Bu malumatı hatırlatmanın sebebi şu: Bazı şeyler zamanla hafızalarda geriye kayar. Vatandaşın hatırlamasına yardım etmek gerekir. Ki, gelişmelerin seyri hakkında altyapı bilgisi olsun böylece olaylar zincirinin halkalarını kolaylıkla birbirine bağlasın…
Çünkü önemli ülkelerin önemli siyasi partilerinin yönetimine ve politik yönlendirilmesine muhakkak içeriden ve dışarıdan müdahaleler olur!.. CHP’de bu oldu mu, olmadı mı? Bu konuda en net cevabı verebilecek olan kişilerden biri de, emekli büyükelçi Sayın Onur Öymen’dir… Özgür Özel, İngilizlere sitem ediyor, "Bize sahip çıkmıyorsunuz" diye! Kemal Kılıçdaroğlu, on üç yıl CHP’yi yönetti. Partinin delege yapısında ve siyaset çizgisi değişikliğinde önemli adımlar attı. Bu zaman zarfında her ne kadar seçim kazanma başarısını gösteremedi ise de, 2023 genel seçimlerinde bir ittifak oluşturarak cumhurbaşkanı adayı oldu ve yüzde kırk sekiz oy almayı da başardı. Fakat hemen akabinde yapılan kurultayda genel başkanlık koltuğunu kaybetti. Kime karşı kaybetti? Daha önce, “Baba-Oğul” mesabesinde birbirine yakın ve iş birliği içinde olduğu Özgür Özel karşısında kaybetti. Ama nasıl kaybetti? Kendi deyimiyle “sırtından hançerlenerek”… Hançeri tutan kaç el vardı acaba? Bu eller nasıl bir araya gelip yeni cephe kurmuştu? Bu yeni ittifakın temelinde hangi hedef ve maksatlar yatıyordu. Yani bir anda partinin en güçlü kişiliği hâline gelen Ekrem İmamoğlu faktörünün, dünü-bugünü nasıl şekillendi? Genel başkanlık koltuğuna oturan Özel, kimin sayesinde bu mertebeye paraşütle geldi? Bedeli neydi bunun? İmamoğlu’nun siyasi geleceğini inşa etmek için kurulan SİSTEM (Yoksa ekosistem mi demeli) neyin nesi idi? Beş aydan beri cezaevinde bulunan ve yüksek tahsil diploması iptal edildiği için, cumhurbaşkanı adayı olma imkânı ortadan kalkan İmamoğlu safında, canhıraş mücadele vermeye çalışan Özgür Özel hangi hesabın içinde? İmamoğlu aday olamazsa ben de olmam diyecek kadar adanmışlığın temel motivasyonu nedir sahi? Bu yüzden CHP’de epeydir fokur fokur fokurdayan kazan, yakında kapağı fırlatırsa ne olur? Gelişmeler karşısında kontrolü kaybetmiş görünen Özel, partinin girdiği istikameti nasıl değerlendiriyor ki? Dahası bu değerlendirmeyi sağlıklı biçimde yapacak morali kaldı mı? Konuşma üslubuna bakılırsa, durum iç açıcı değil.

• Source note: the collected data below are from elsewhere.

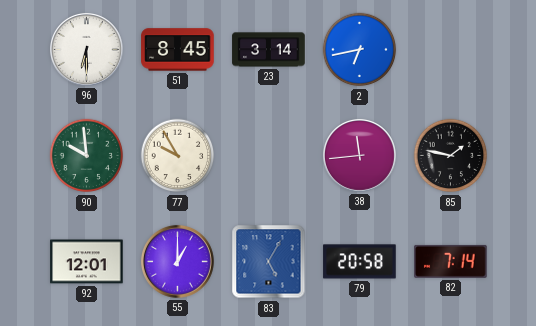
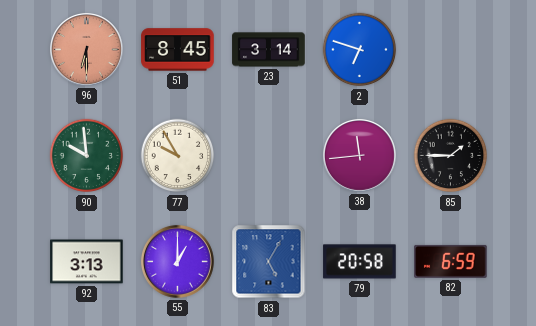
96 dial: white -> salmon
2: 6:43 -> 6:48
85: 1:47 -> 1:45
92: 12:01 -> 3:13
82: 7:14 -> 6:59
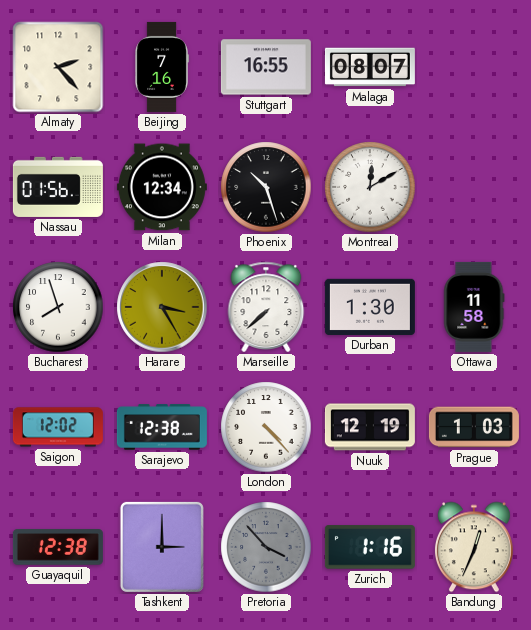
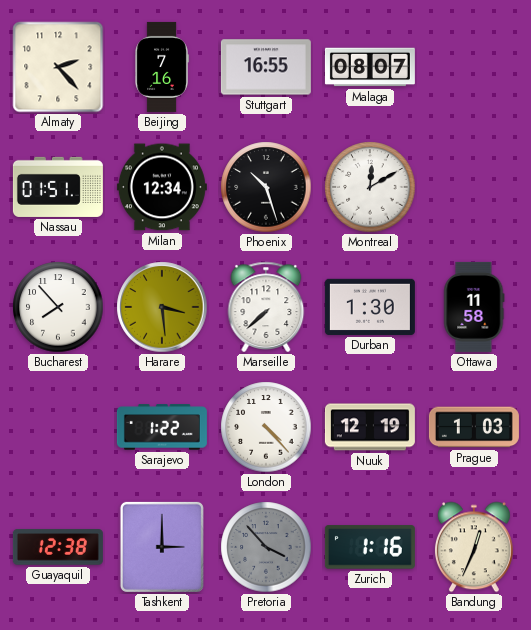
Nassau: 01:56 -> 01:51
Bucharest: 7:57 -> 7:53
Harare: 3:25 -> 3:29
Saigon: 12:02 -> none
Sarajevo: 12:38 -> 1:22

Gerçekten Özel’in son zamanlardaki söylemleri çok kaba, nezaketsiz, saldırgan ve saygıdan yoksun bir muhteva içeriyor!.. Siyaset ve devlet adamlığı her şeyden önce kalite ve seviye meselesidir. Özel bugüne kadar kaç kişiye hakaret etti, kaç kişiyi tehdit etti? Parti genel başkanlığı ile mahalle kabadayılığını birbirine karıştırmış gibi bir hâli var. O kadar kontrolü kaybediyor ki, bu yüzden kendi ayağına ateş ediyor, haberi bile yok! Belediyede dönen rüşvet çarkı havuzuna (SİSTEM’in havuzu) yedi milyon TL ödeyerek giren itirafçı şahsı, muteber adam olarak lanse eden Özel, böylece onun CHP’li belediye yöneticileri için yaptığı bütün ihbar ve iddiaları da doğrulamış oldu. Akabinde yargı harekete geçti ve yeni bir dalga ile 45 kişiyi gözaltına aldı… İşte Özel’in meydan okuması ve sonucu. Hem de bunu AK Parti’nin kuruluş yıl dönümü olan 14 Ağustos günü yaparak, güya İktidar Partisini bitirme hamlesini gerçekleştiriyor…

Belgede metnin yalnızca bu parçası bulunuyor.